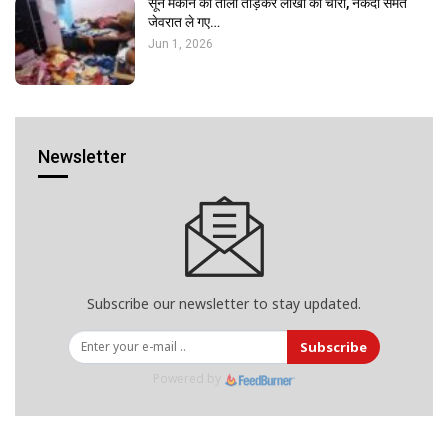
सूने मकान का ताला तोड़कर लाखों की चोरी, नकदी समेत
जेवरात ले गए…
Jun 1, 2026
Newsletter
Subscribe our newsletter to stay updated.
Subscribe
Powered by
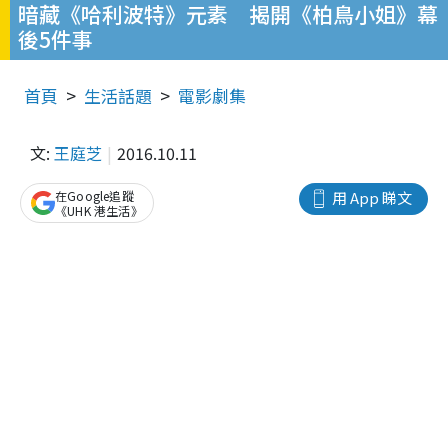
暗藏《哈利波特》元素 揭開《柏鳥小姐》幕
後5件事
首頁
生活話題
電影劇集
文:
王庭芝
2016.10.11
在Google追蹤
用 App 睇文
《UHK 港生活》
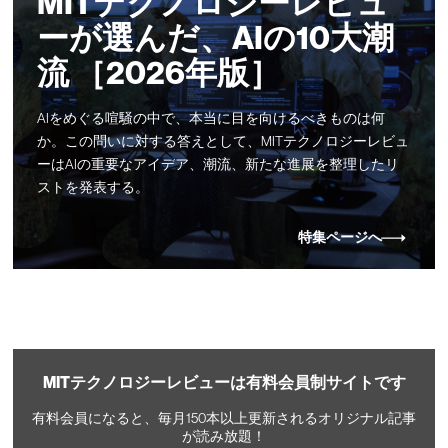
MITテクノロジーレビュ
ーが選んだ、AIの10大潮
流 ［2026年版］
AIをめぐる喧騒の中で、本当に目を向けるべきものは何
か。この問いに対する答えとして、MITテクノロジーレビュ
ーはAIの重要なアイデア、潮流、新たな進展を整理したリ
ストを発表する。
特集ページへ
MITテクノロジーレビューは有料会員制サイトです
有料会員になると、毎月150本以上更新されるオリジナル記事
が読み放題！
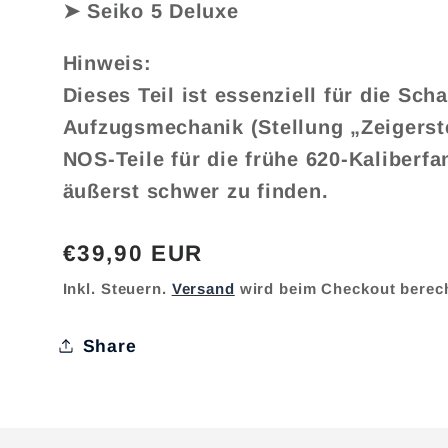
➤ Seiko 5 Deluxe
Hinweis:
Dieses Teil ist essenziell für die Scha
Aufzugsmechanik (Stellung „Zeigerst
NOS-Teile für die frühe 620-Kaliberfa
äußerst schwer zu finden.
Normaler
€39,90 EUR
Preis
Inkl. Steuern.
Versand
wird beim Checkout berec
Share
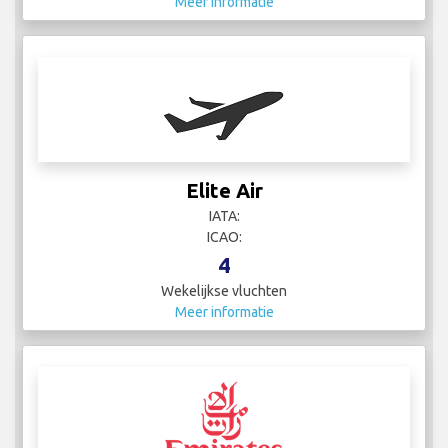
Meer informatie
Elite Air
IATA:
ICAO:
4
Wekelijkse vluchten
Meer informatie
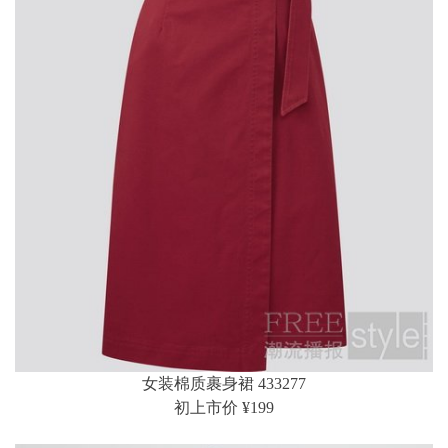
女装棉质裹身裙 433277
初上市价 ¥199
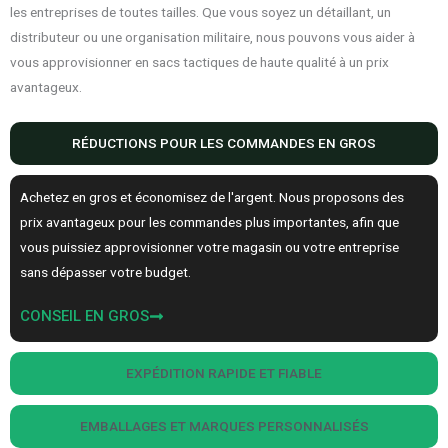
les entreprises de toutes tailles. Que vous soyez un détaillant, un
distributeur ou une organisation militaire, nous pouvons vous aider à
vous approvisionner en sacs tactiques de haute qualité à un prix
avantageux.
RÉDUCTIONS POUR LES COMMANDES EN GROS
Achetez en gros et économisez de l'argent. Nous proposons des
prix avantageux pour les commandes plus importantes, afin que
vous puissiez approvisionner votre magasin ou votre entreprise
sans dépasser votre budget.
CONSEIL EN GROS
EXPÉDITION RAPIDE ET FIABLE
EMBALLAGES ET MARQUES PERSONNALISÉS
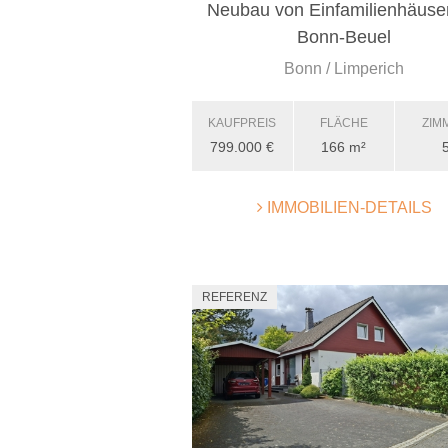
Neubau von Einfamilienhäuser
Bonn-Beuel
Bonn / Limperich
KAUFPREIS
FLÄCHE
ZIM
799.000 €
166 m²
IMMOBILIEN-DETAILS
REFERENZ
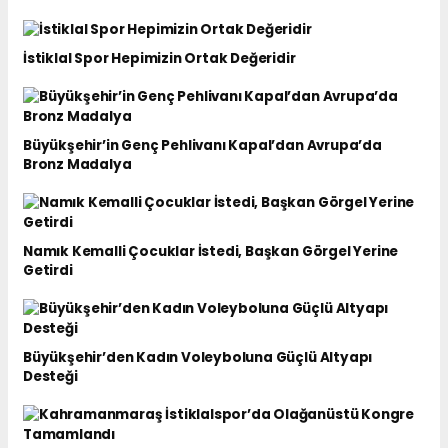
İstiklal Spor Hepimizin Ortak Değeridir
Büyükşehir’in Genç Pehlivanı Kapal’dan Avrupa’da
Bronz Madalya
Namık Kemalli Çocuklar İstedi, Başkan Görgel Yerine
Getirdi
Büyükşehir’den Kadın Voleyboluna Güçlü Altyapı
Desteği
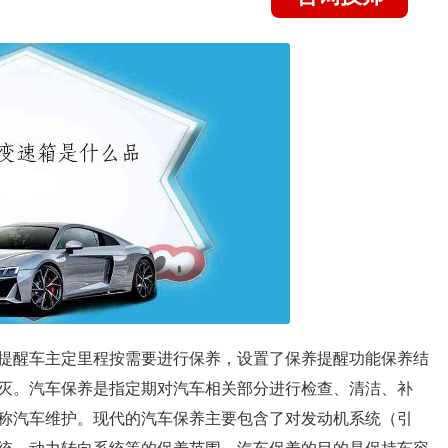
提醒车主定里程按需要进行保养，设置了保养提醒功能保养结
灭。汽车保养是指定期对汽车相关部分进行检查、清洁、补
称汽车维护。现代的汽车保养主要包含了对发动机系统（引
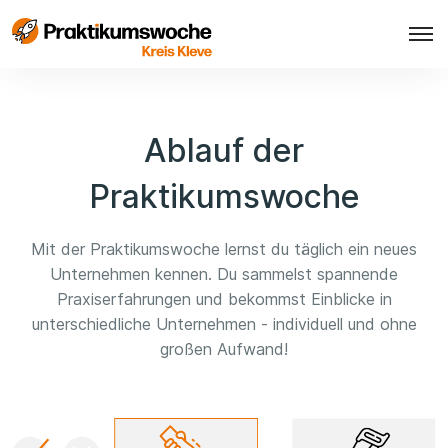
Ablauf der
Praktikumswoche
Mit der Praktikumswoche lernst du täglich ein neues
Unternehmen kennen. Du sammelst spannende
Praxiserfahrungen und bekommst Einblicke in
unterschiedliche Unternehmen - individuell und ohne
großen Aufwand!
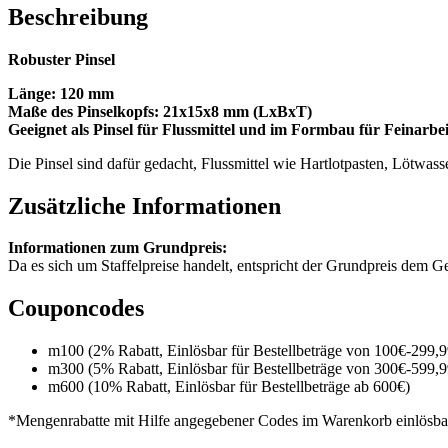
Beschreibung
Robuster Pinsel
Länge: 120 mm
Maße des Pinselkopfs: 21x15x8 mm (LxBxT)
Geeignet als Pinsel für Flussmittel und im Formbau für Feinarbe
Die Pinsel sind dafür gedacht, Flussmittel wie Hartlotpasten, Lötwas
Zusätzliche Informationen
Informationen zum Grundpreis:
Da es sich um Staffelpreise handelt, entspricht der Grundpreis dem
Couponcodes
m100 (2% Rabatt, Einlösbar für Bestellbeträge von 100€-299,9
m300 (5% Rabatt, Einlösbar für Bestellbeträge von 300€-599,9
m600 (10% Rabatt, Einlösbar für Bestellbeträge ab 600€)
*Mengenrabatte mit Hilfe angegebener Codes im Warenkorb einlösba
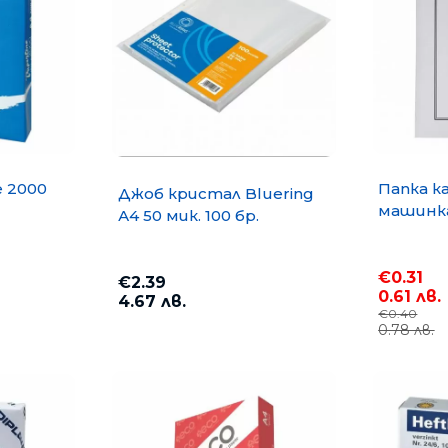
e 2000
Папка к
Джоб кристал Bluering
машинка
А4 50 мик. 100 бр.
€0.31
€2.39
0.61 лв.
4.67 лв.
€0.40
0.78 лв.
^^^^^^^^^^^^^^^^
Task instructions
For this exercise, write out exactly the lines from the one with "prix avantageux pour" through the last line of the records, inclusive, and leave each picture out.

Expected answer
prix avantageux pour les commandes plus importantes, afin que
vous puissiez approvisionner votre magasin ou votre entreprise
sans dépasser votre budget.
CONSEIL EN GROS
EXPÉDITION RAPIDE ET FIABLE
EMBALLAGES ET MARQUES PERSONNALISÉS
Neubau von Einfamilienhäuser
Bonn-Beuel
Bonn / Limperich
KAUFPREIS
FLÄCHE
ZIM
799.000 €
166 m²
IMMOBILIEN-DETAILS
REFERENZ
İstiklal Spor Hepimizin Ortak Değeridir
Büyükşehir’in Genç Pehlivanı Kapal’dan Avrupa’da
Bronz Madalya
Namık Kemalli Çocuklar İstedi, Başkan Görgel Yerine
Getirdi
Büyükşehir’den Kadın Voleyboluna Güçlü Altyapı
Desteği
提醒车主定里程按需要进行保养，设置了保养提醒功能保养结
灭。汽车保养是指定期对汽车相关部分进行检查、清洁、补
称汽车维护。现代的汽车保养主要包含了对发动机系统（引
Ablauf der
Praktikumswoche
Mit der Praktikumswoche lernst du täglich ein neues
Unternehmen kennen. Du sammelst spannende
Praxiserfahrungen und bekommst Einblicke in
unterschiedliche Unternehmen - individuell und ohne
großen Aufwand!
Beschreibung
Robuster Pinsel
Länge: 120 mm
Maße des Pinselkopfs: 21x15x8 mm (LxBxT)
Geeignet als Pinsel für Flussmittel und im Formbau für Feinarbe
Die Pinsel sind dafür gedacht, Flussmittel wie Hartlotpasten, Lötwas
Zusätzliche Informationen
Informationen zum Grundpreis:
Da es sich um Staffelpreise handelt, entspricht der Grundpreis dem
Couponcodes
m100 (2% Rabatt, Einlösbar für Bestellbeträge von 100€-299,9
m300 (5% Rabatt, Einlösbar für Bestellbeträge von 300€-599,9
m600 (10% Rabatt, Einlösbar für Bestellbeträge ab 600€)
*Mengenrabatte mit Hilfe angegebener Codes im Warenkorb einlösba
e 2000
Папка к
Джоб кристал Bluering
машинка
А4 50 мик. 100 бр.
€0.31
€2.39
0.61 лв.
4.67 лв.
€0.40
0.78 лв.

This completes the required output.